Bencana Alam Susul-Menyusul,  Siap kah?

Bencana alam susul-menyusul sejak Gempa Cianjur (23/11) , Garut (3/12) dan sekarang (4/12)Erupsi Semeru. Sudah dilakukan dengan benar kah mitigasi dan kesiapan menghadapinya?

KESIAPAN  dan aksi mitigasi terhadap bencana alam termasuk gempa harus terus dilakukan mengingat wilayah Indonesia yang berada di “cincin api” Pasifik yang rawan terutama terhadap gempa.

Tiga tumbukan lempeng benua yakni Indo-Australia di selatan, Eurasia di utara dan Pasifik di sebelah timur yang merupakan rangkaian gunung api sepanjang 40-ribu km sewaktu-waktu bisa memicu bencana.

Lagi pula, sejauh ini belum ditemukan teknologi, misalnya untuk memastikan kapan gempa tepatnya akan terjadi, kecuali hanya memprediksi berdasarkan peta kerawanan lokasi termasuk jalur-jalur lokasi patahan lempeng.

Sejauh ini (sampai 4 Des.) tercatat 334 korban tewas dan delapan orang masih dalam pencarian  pasca gempa berkekuatan magnitudo 5,6 yang mengguncang 12 kecamatan di Kab. Cianjur, Jawa Barat, (21/11).

Selain korban meninggal dan terluka, sekitar 58,3 ribu warga mengungsi ke berbagai titik pengungsian atau numpang di rumah sanak-kerabat mereka, 8.151 bangunan rumah rusak berat, 10.589   rusak sedang dan 18.469 rusak ringan.

Selain itu, 525 bangunan sekolah, 269 tempat ibadah, 14 fasilitas kesehatan dan 17 gedung perkantoran juga mengalami kerusakan.

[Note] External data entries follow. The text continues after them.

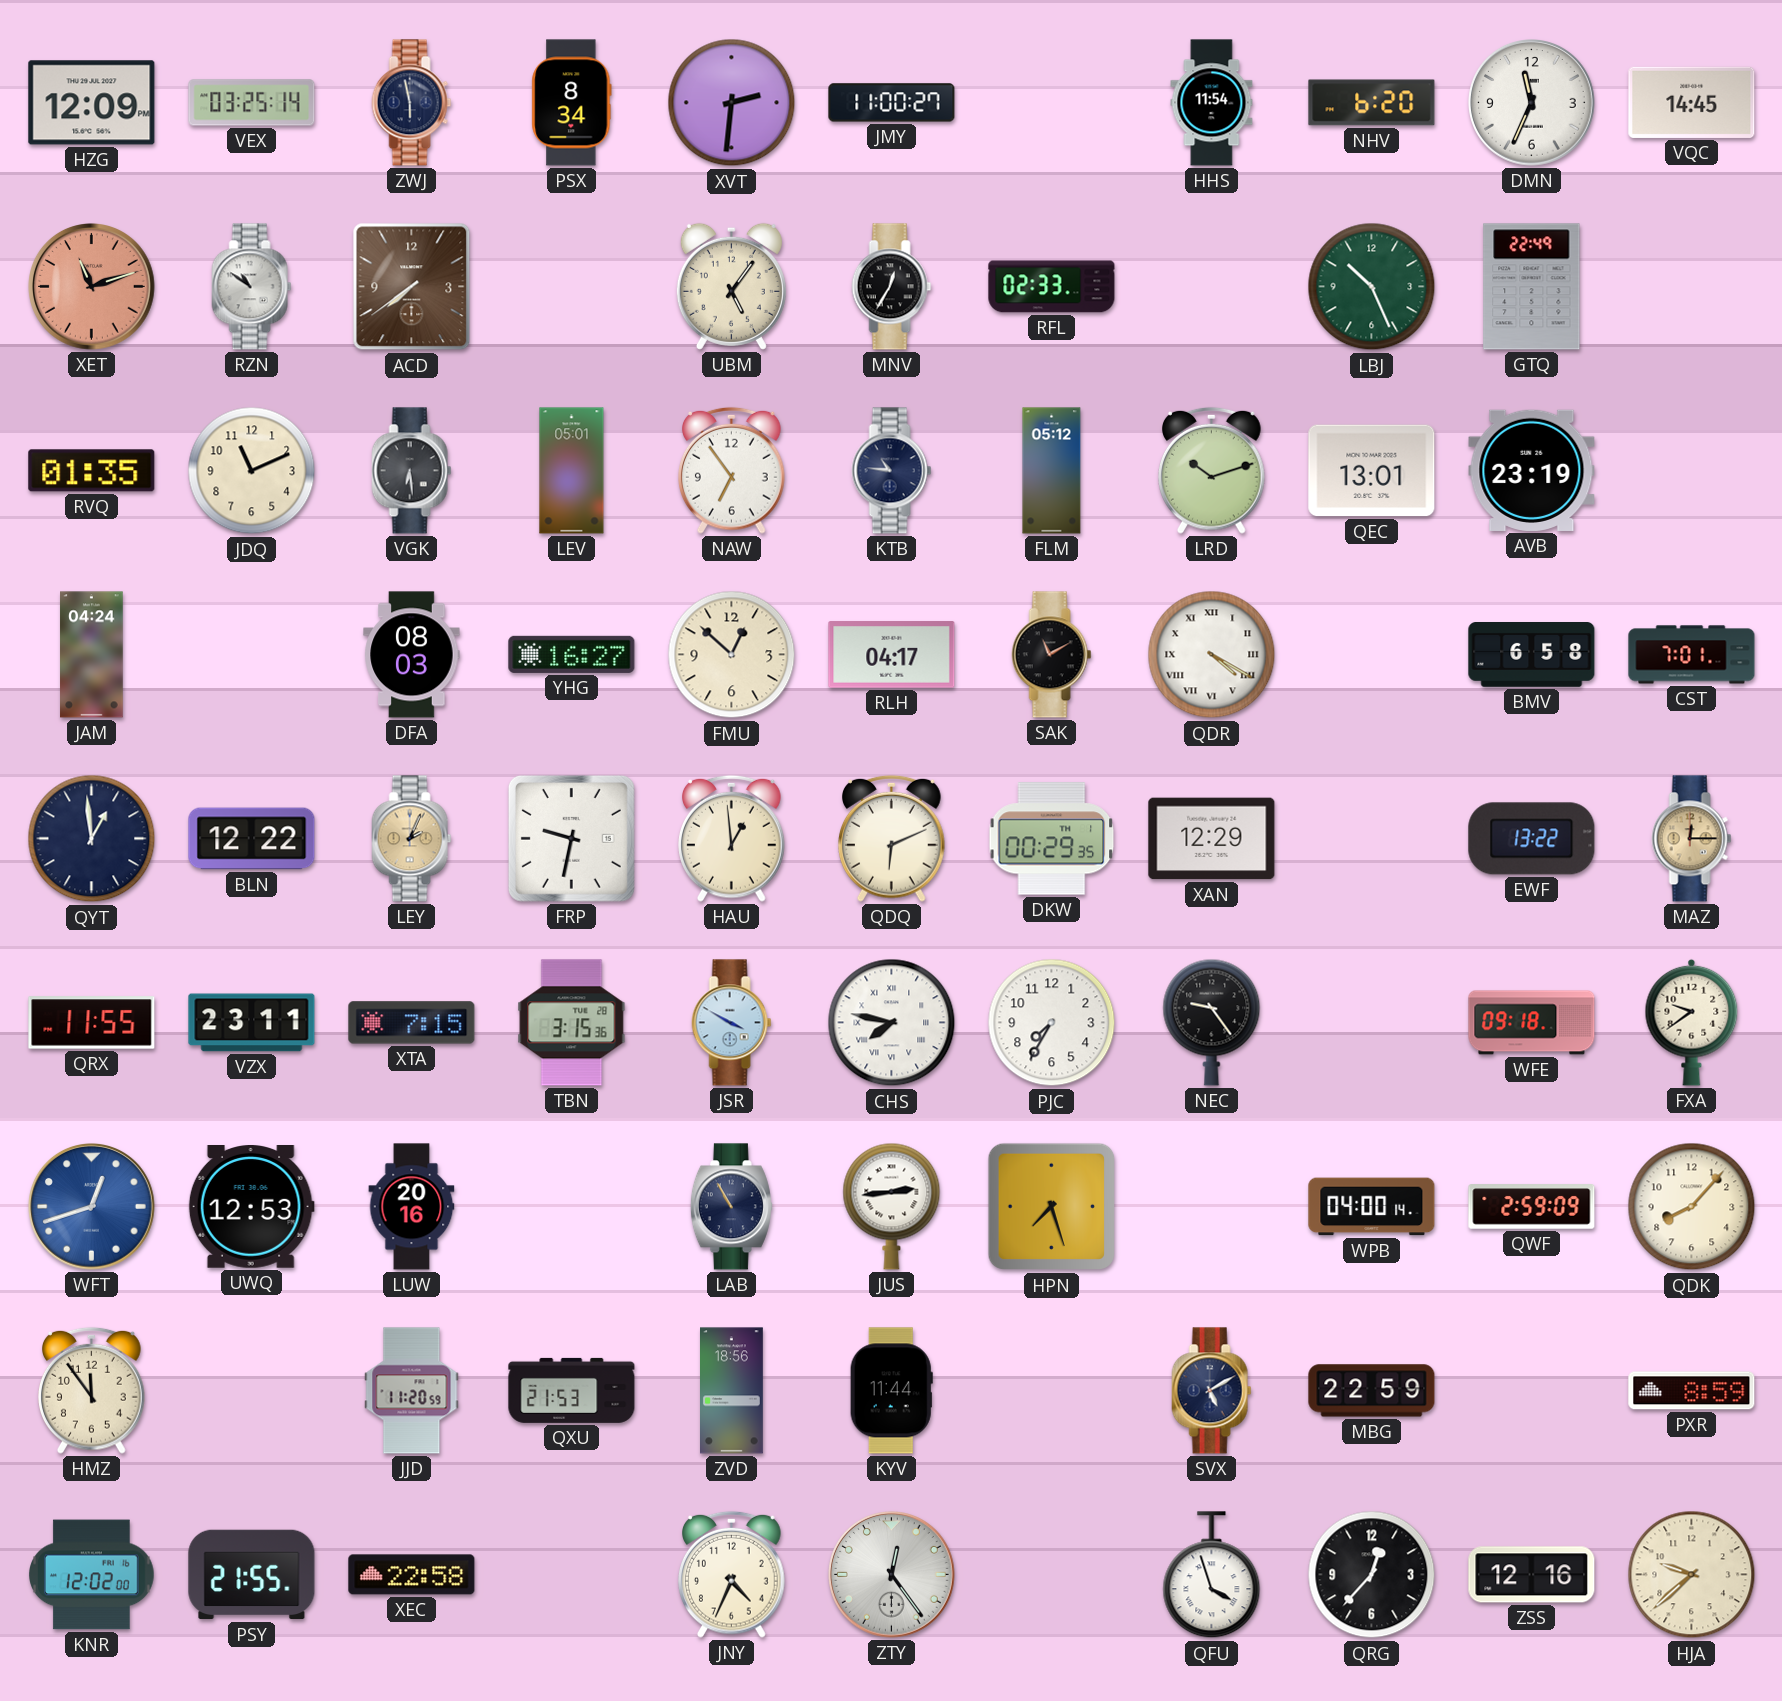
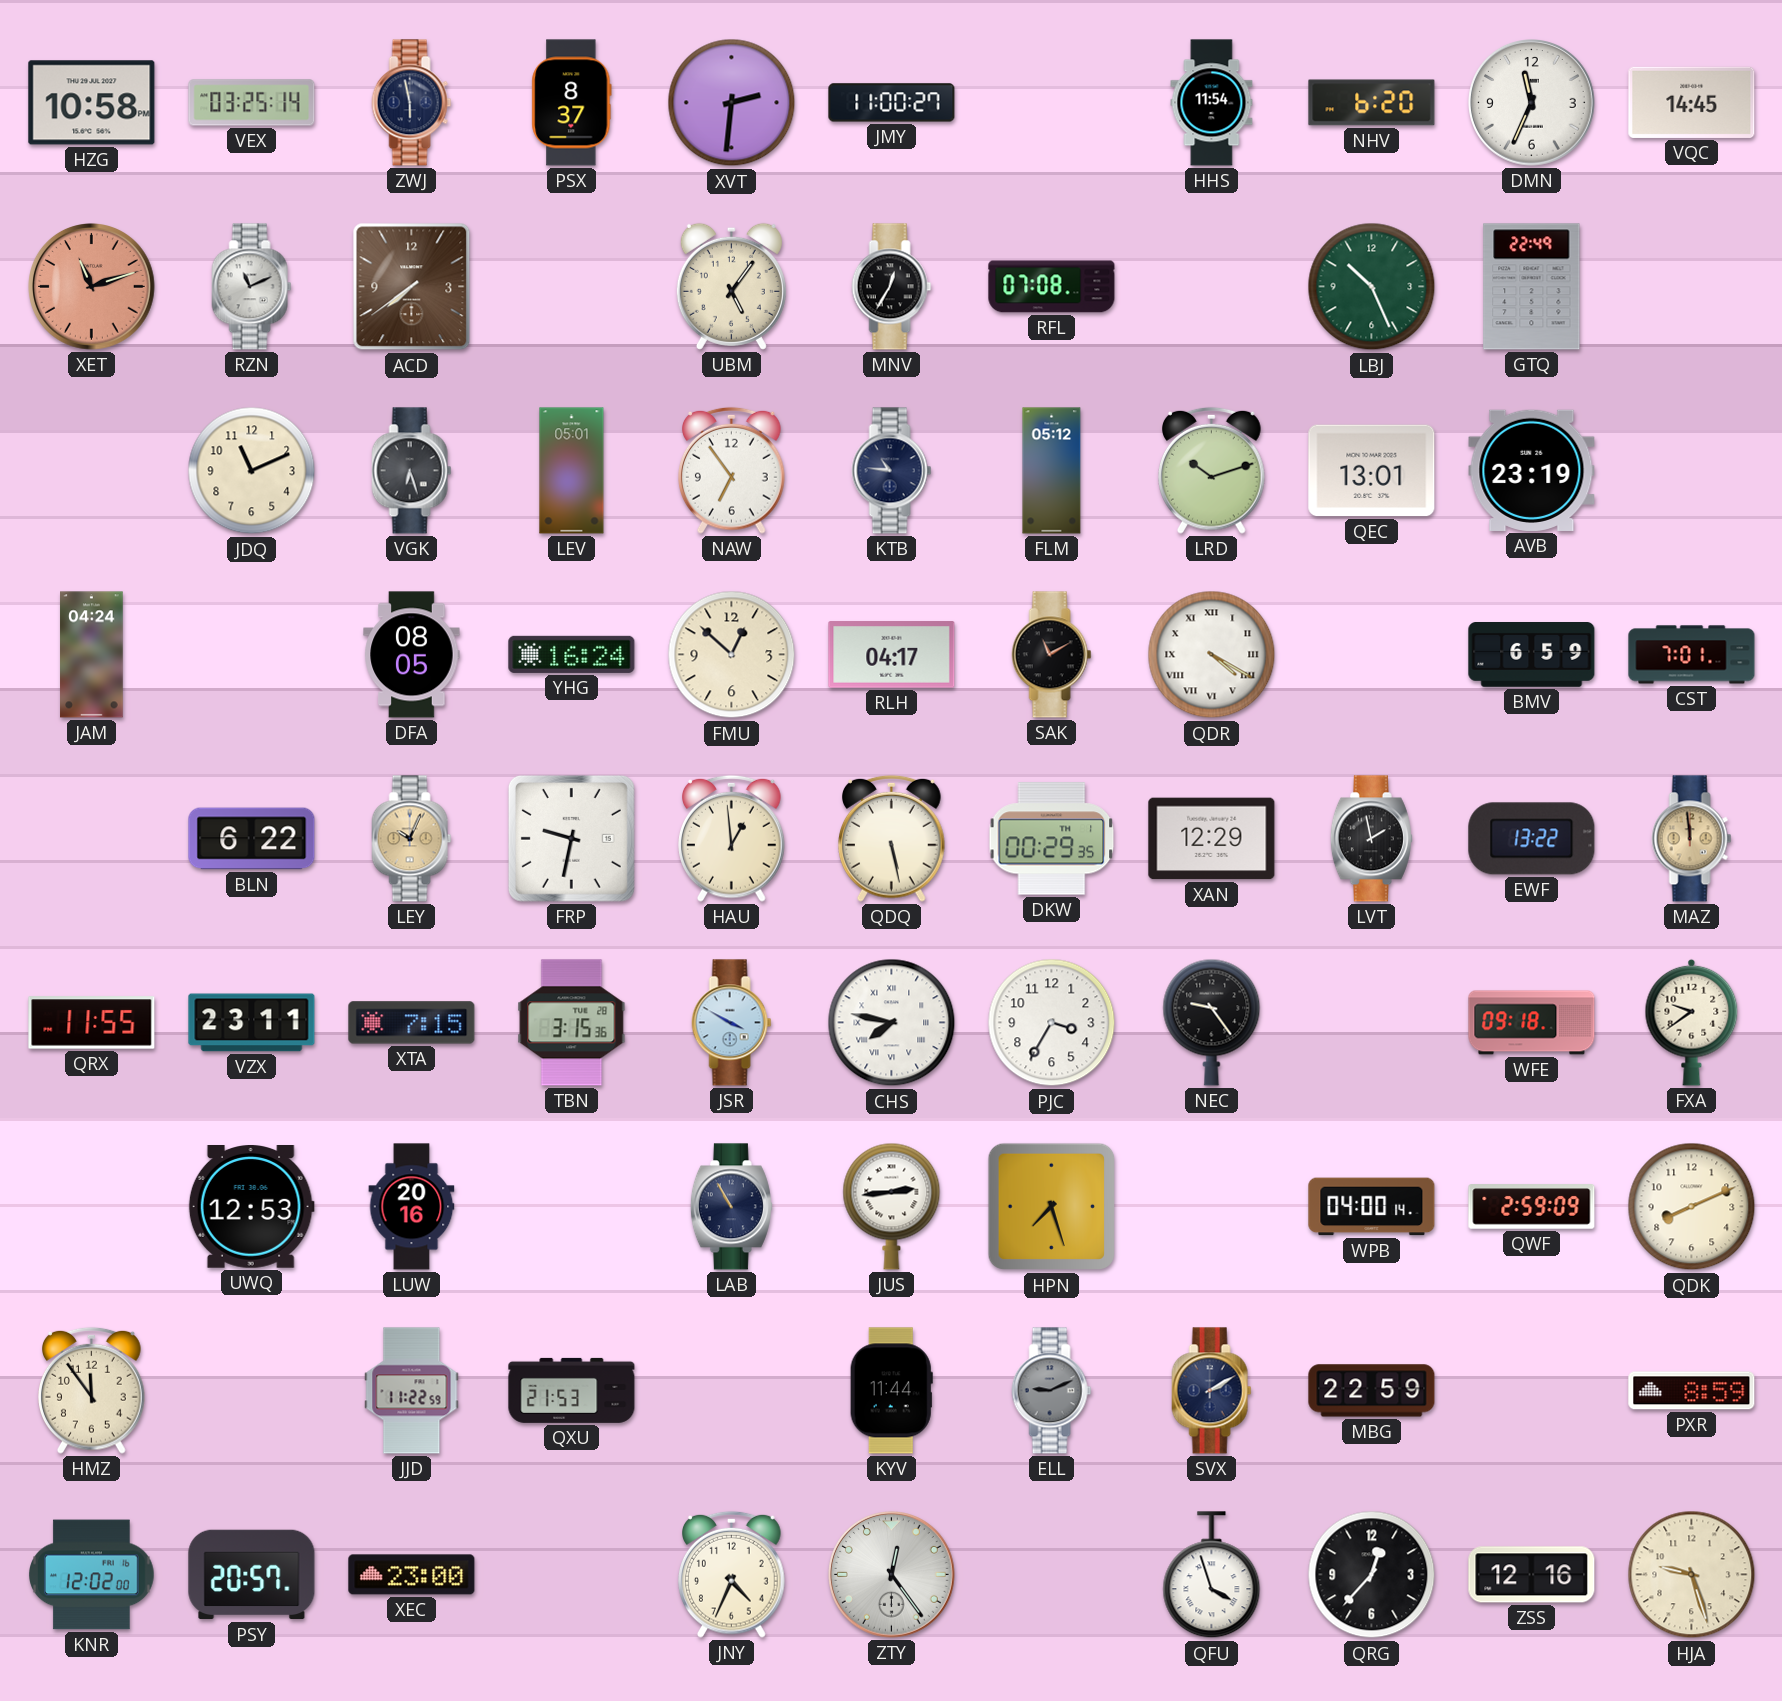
HZG: 12:09 -> 10:58
PSX: 8:34 -> 8:37
RZN: 10:51 -> 11:11
RFL: 02:33 -> 07:08
RVQ: 01:35 -> none
VGK: 6:29 -> 6:27
DFA: 08:03 -> 08:05
YHG: 16:27 -> 16:24
BMV: 6:58 -> 6:59
QYT: 12:59 -> none
BLN: 12:22 -> 6:22
LEY: 2:04 -> 10:04
QDQ: 6:11 -> 5:28
LVT: none -> 1:58
MAZ: 12:15 -> 11:59
PJC: 7:35 -> 3:35
WFT: 12:42 -> none
QDK: 8:07 -> 8:11
JJD: 11:20 -> 11:22
ZVD: 18:56 -> none
ELL: none -> 9:11
SVX: 5:10 -> 2:10
PSY: 21:55 -> 20:57
XEC: 22:58 -> 23:00
HJA: 9:38 -> 9:27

Air mata para penyintas yang kehilangan harta benda dan terlebih orang-orang terdekat mereka belum kering, begitu pula ketidaknyamanan dan dengan serba fasilitas minim  tinggal di pusat-pusat pengungsian di tengah ketidakpastian nasib mereka ke depan, termasuk menanti relokasi dan pembangunan rumah pengganti yang dijanjikan oleh pemerintah.

Puluhan kali gempa tektonik dengan Magnitudo lebih kecil terus menyusul pasca gempa Cianjur pada 23 Nov. termasuk yang lumayan besar (Magnitudo 6,1) pada 3 Des. Yang menyebabkan puluhan rumah di delapan kecamatan di Garut rusak.

Gunung Semeru 

Publik kembali tersentak saat gunung tertinggi di P. Jawa, Semeru mengalami erupsi dengan meluncurkan guguran awan panas dan abu pada Minggu (4/11) pukul 02:46 WIB sehingga ditetapkan dalam status Siaga Level IV.

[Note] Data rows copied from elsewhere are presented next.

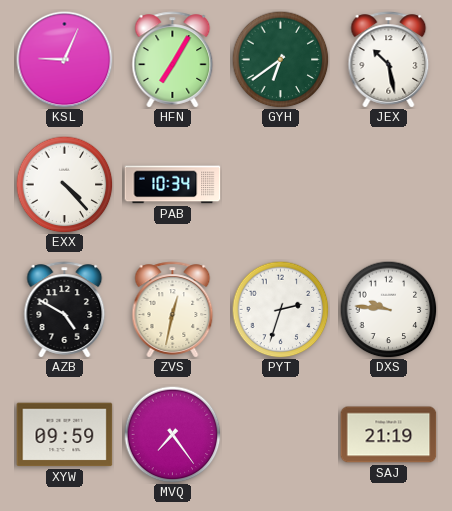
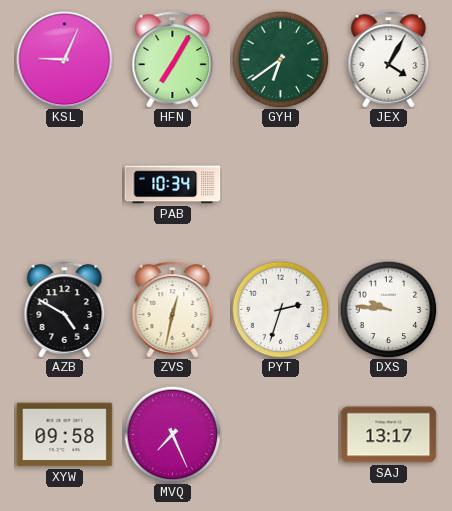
JEX: 10:28 -> 4:05
EXX: 4:23 -> none
XYW: 09:59 -> 09:58
MVQ: 7:24 -> 7:26
SAJ: 21:19 -> 13:17
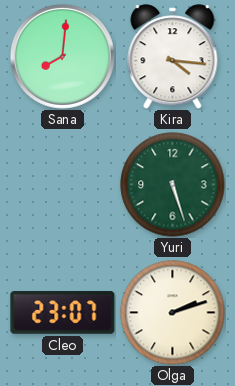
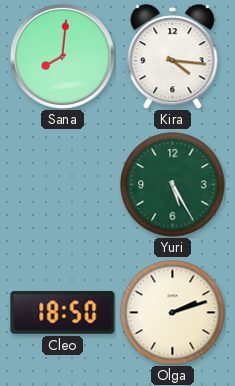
Yuri: 5:27 -> 5:25
Cleo: 23:07 -> 18:50
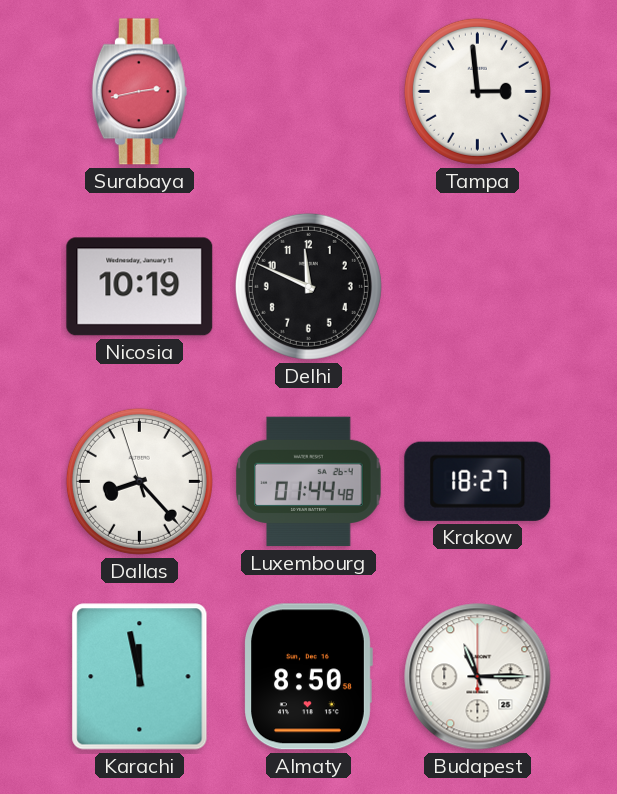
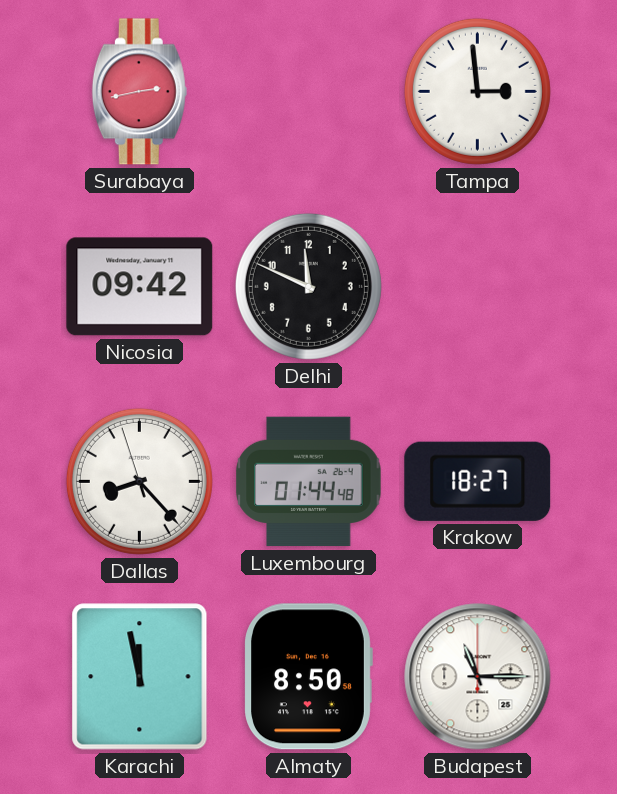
Nicosia: 10:19 -> 09:42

Erupsi tersebut terjadi terjadi persis setahun setelah kejadian sama pada 4 Desember 2021 yang mengakibatkan sejumlah korban tewas tersengat awan panas dan ratusan warga mengungsi.

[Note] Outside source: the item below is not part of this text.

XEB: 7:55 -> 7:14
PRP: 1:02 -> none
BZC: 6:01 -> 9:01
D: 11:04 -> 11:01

Dalam erupsi yang terjadi Minggu lalu, sejumlah desa di Kab. Lumajang yang terdampak a.l. Desa Sapiturang dan Sumberurip di Kec. Pronojiwo, Sumbersari di Kec. Rowokangkung, Penangal dan Sumberwuluh di Kec. Candipuro serta Desa  Pasirian di Kec. Pasirian.

Mitigasi dan kesiapan lebih serius perlu dilakukan dan disiapkan oleh institusi terkait, termasuk peralatan untuk mencari korban secepat mungkin, alat-alat yang diperlukan para penyintas, mulai dari tenda-tenda, kebutuhan sanitasi dan air terutama jamban umum, makanan, minuman serta peralatan, obat-obatan dan petugas medis.

Koordinasi penyaluran bantuan juga harus disiapkan, jangan sampai, bantuan salah sasaran, ada yang tidak menerima, ada yang berlebih-lebihan, apalagi sampai ditumpuk di gudang atau dijadikan bancakan oleh orang-orang yang tak berhak.

Seperti dalam kasus bencana gempa Cianjur, hingga beberapa hari, tenda-tenda bantuan belum tiba sehingga sebagian pengungsi terpaksa mengungsi ke kandang kambing atau mendirikan tenda seadanya di tengah dinginnya malam dan guyuran hujan.

Menimba pengalaman pengalaman bencana sebelumnya, penanganannya harus lebih baik lagi.